Welcome to Virgin Beach!

This beach is know as Virgin (also called Perasi Beach) due to the white sand that's unusual for the area.

However, the Virgin Beach sand color isn’t pure white; it close to white rather than yellow but mixes with black sand. Virgin Beach is well-known as a white sand beach and offers clean, beautiful scenery, and clean seawater. 

What determines the color of the sand though?

You may have heard of Bermuda's pink sand beaches, or of Hawaii's green and black sand beaches. Sand grains are formed when rock or other hard material is broken down by waves, a process that can take thousands of years. Beaches with pebbles or coarse sand are very young, while beaches with fine sand are older. The color of sand grains comes from the original material that formed the sand. For example, white sand on tropical beaches is pulverized pieces of dead coral. (Coral skeleton is white because it is made of calcium carbonate, a mineral also found in chalk and human bones.) The green beach on the big island of Hawaii is green because the particular kind of rock that formed the sand (a type of cooled lava called basalt) has high amounts of a green mineral called olivine.

Olivine is one of the most dense minerals in basalt, and so it hangs around long after the other, lighter minerals are eroded by waves and washed away. If you look closely at the sand beaches, you will see that it is made up of different-colored grains and maybe even small pieces of shell or coral or rock. Look closely at some sand grains. Can you guess what type of rock makes these? 

The colors are from the different rocks and minerals that make up the sand. 

The colors of beach sand depends on the rocks that the sand comes from. In Hawaii you can find black sand beaches, because the sand comes from eroded basalt - lava from the volcanoes. On the southern-most tip of Hawaii there is a green-sand beach. That sand is made of olivine, an igneous rock that is rare on the surface of the earth because it breaks down up here, and is stable inside the earth (where the pressure is higher and the temperature hotter.
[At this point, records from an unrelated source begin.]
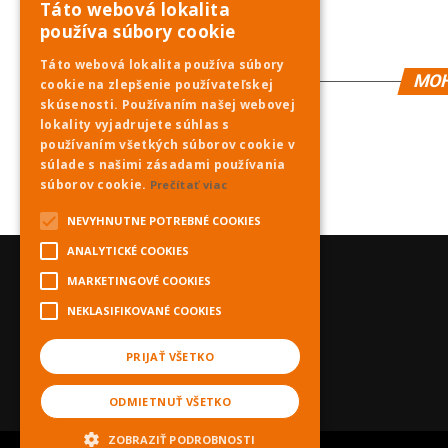
Táto webová lokalita
používa súbory cookie
Táto webová lokalita používa súbory
MOH
cookie na zlepšenie používateľskej
skúsenosti. Používaním našej webovej
lokality vyjadrujete súhlas s
používaním všetkých súborov cookie v
súlade s našimi zásadami používania
súborov cookie.
Prečítať viac
NEVYHNUTNE POTREBNÉ COOKIES
ANALYTICKÉ COOKIES
MARKETINGOVÉ COOKIES
NEKLASIFIKOVANÉ COOKIES
PRIJAŤ VŠETKO
ODMIETNUŤ VŠETKO
ZOBRAZIŤ PODROBNOSTI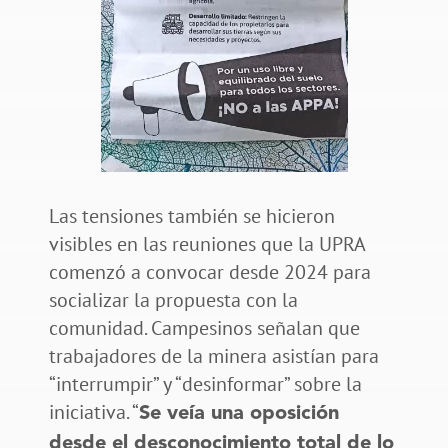
Las tensiones también se hicieron
visibles en las reuniones que la UPRA
comenzó a convocar desde 2024 para
socializar la propuesta con la
comunidad. Campesinos señalan que
trabajadores de la minera asistían para
“interrumpir” y “desinformar” sobre la
iniciativa. “
Se veía una oposición
desde el desconocimiento total de lo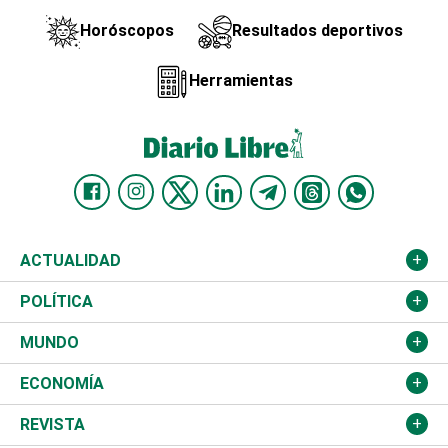
Horóscopos
Resultados deportivos
Herramientas
ACTUALIDAD
Nacional
POLÍTICA
Ciudad
Partidos
MUNDO
Educación
JCE
Estados Unidos
ECONOMÍA
Salud
TSE
América Latina
Finanzas
REVISTA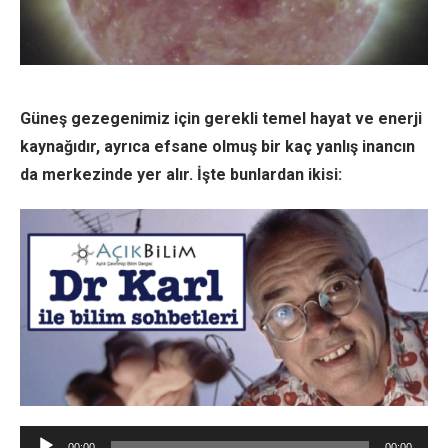
Güneş gezegenimiz için gerekli temel hayat ve enerji
kaynağıdır, ayrıca efsane olmuş bir kaç yanlış inancın
da merkezinde yer alır. İşte bunlardan ikisi:
Ses
00:00
00:00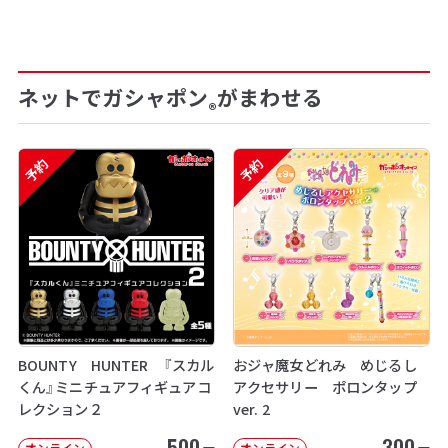
ネットでガシャポン
がまわせる
®
予約
予約
BOUNTY HUNTER 『スカル
おジャ魔女どれみ めじるし
くん』ミニチュアフィギュアコ
アクセサリー ポロンタップ
レクション２
ver. 2
500
300
オンライン
オンライン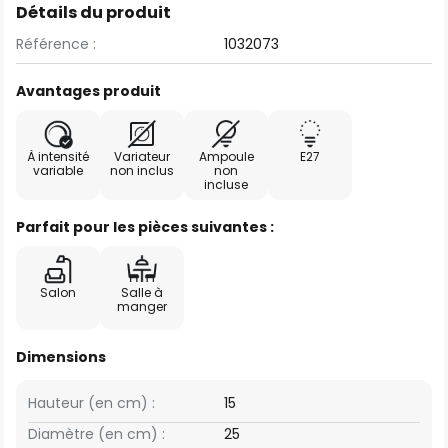
Détails du produit
Référence :
1032073
Avantages produit
À intensité
Variateur
Ampoule
E27
variable
non inclus
non
incluse
Parfait pour les pièces suivantes :
Salon
Salle à
manger
Dimensions
Hauteur (en cm) :
15
Diamètre (en cm) :
25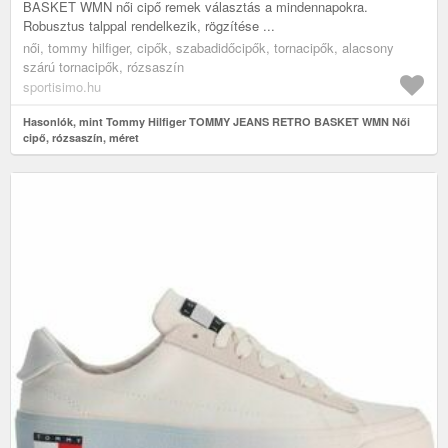
BASKET WMN női cipő remek választás a mindennapokra.
Robusztus talppal rendelkezik, rögzítése ...
női, tommy hilfiger, cipők, szabadidőcipők, tornacipők, alacsony
szárú tornacipők, rózsaszín
sportisimo.hu
Hasonlók, mint Tommy Hilfiger TOMMY JEANS RETRO BASKET WMN Női
cipő, rózsaszín, méret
You may have also been on black-sand beaches in Bali, where the sand comes from eroded basalt from the volcanoes.

Remember, sand is simply the product the erosion of the rocks rubbing each other under the action of the waves. So if the bottom of the ocean is made of black lava you will have a good chance if the beach is an old beach that it will have a lot of black sand coming from the rubbing the lava rocks or sea shells under the action of the surf and the waves. The sea shells or coral also can be at the origin of a beach color. Sea shell are usually white and the million of small shell pieces coming from the erosion will give the beach its color. 

To log this Earthcache:

Please answer the following questions and then proceed with your log. Anyone who doesn't submit answers to the questions in a timely manner will have their logs deleted without notice.

  1. What colors of sand do you see on this beach?
  2. What determines each of the colors you see?
  3. What evidence of coral or volcanic activity can you see from GZ? Describe.